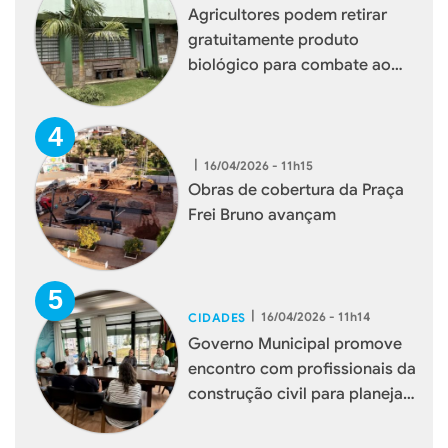
Agricultores podem retirar
gratuitamente produto
biológico para combate ao
mosquito borrachudo em
Xaxim
|
16/04/2026 - 11h15
Obras de cobertura da Praça
Frei Bruno avançam
|
16/04/2026 - 11h14
CIDADES
Governo Municipal promove
encontro com profissionais da
construção civil para planejar
melhorias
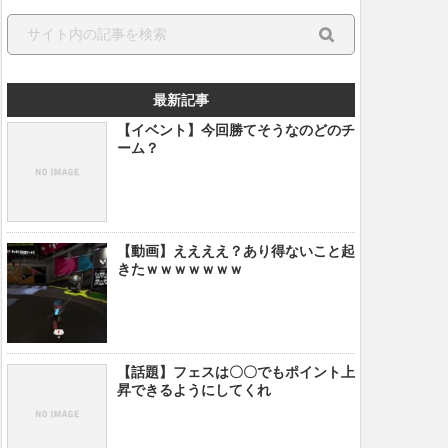
最新記事
【イベント】今回勝てそうなのどのチ
ーム？
【動画】ええええ？あり得ないこと起
きたｗｗｗｗｗｗｗ
【話題】フェスは〇〇でもポイント上
昇できるようにしてくれ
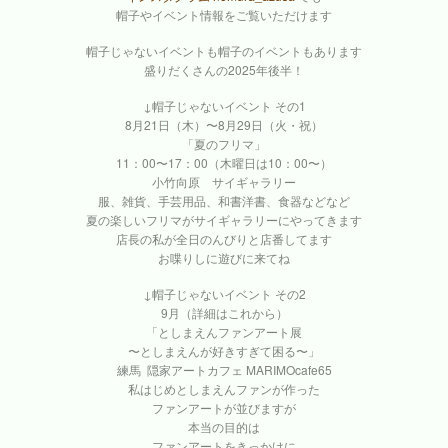
帽子やイベント情報をご覧いただけます
帽子じゃないイベントも帽子のイベントもあります
盛りだくさんの2025年後半！
↓帽子じゃないイベント その1
8月21日（木）〜8月29日（火・祝）
「夏のフリマ」
11：00〜17：00（木曜日は10：00〜）
小竹向原 サイギャラリー
服、雑貨、手芸用品、和書洋書、食器などなど
夏の楽しいフリマがサイギャラリーにやってきます
店長の私が全日のんびりと店番してます
お喋りしに遊びに来てね
↓帽子じゃないイベント その2
9月（詳細はこれから）
「としまえんファンアート展
〜としまえんが好きすぎて困る〜」
練馬 隠家アートカフェ MARIMOcafe65
私はじめとしまえんファンが作った
ファンアートが並びますが
本当の目的は
ファンアートをきっかけに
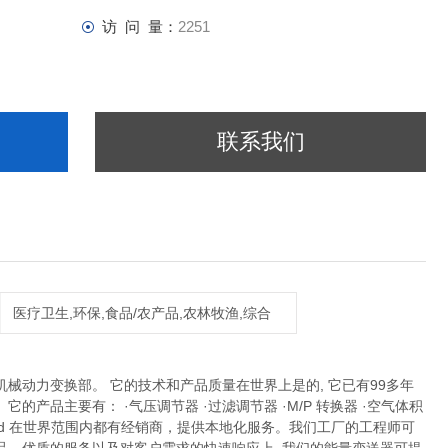
访 问 量：
2251
联系我们
医疗卫生,环保,食品/农产品,农林牧渔,综合
 机械动力变换部。 它的技术和产品质量在世界上是的, 它已有99多年
品主要有： ·气压调节器 ·过滤调节器 ·M/P 转换器 ·空气体积
rchild 在世界范围内都有经销商，提供本地化服务。我们工厂的工程师可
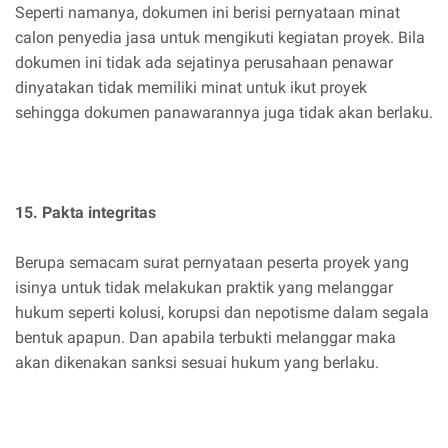
Seperti namanya, dokumen ini berisi pernyataan minat
calon penyedia jasa untuk mengikuti kegiatan proyek. Bila
dokumen ini tidak ada sejatinya perusahaan penawar
dinyatakan tidak memiliki minat untuk ikut proyek
sehingga dokumen panawarannya juga tidak akan berlaku.
15. Pakta integritas
Berupa semacam surat pernyataan peserta proyek yang
isinya untuk tidak melakukan praktik yang melanggar
hukum seperti kolusi, korupsi dan nepotisme dalam segala
bentuk apapun. Dan apabila terbukti melanggar maka
akan dikenakan sanksi sesuai hukum yang berlaku.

---

* _Work to be completed_
Wherever the word "para" turns up in the material, copy the whole line.

* _Solution to the exercise_
biológico para combate ao
construção civil para planejar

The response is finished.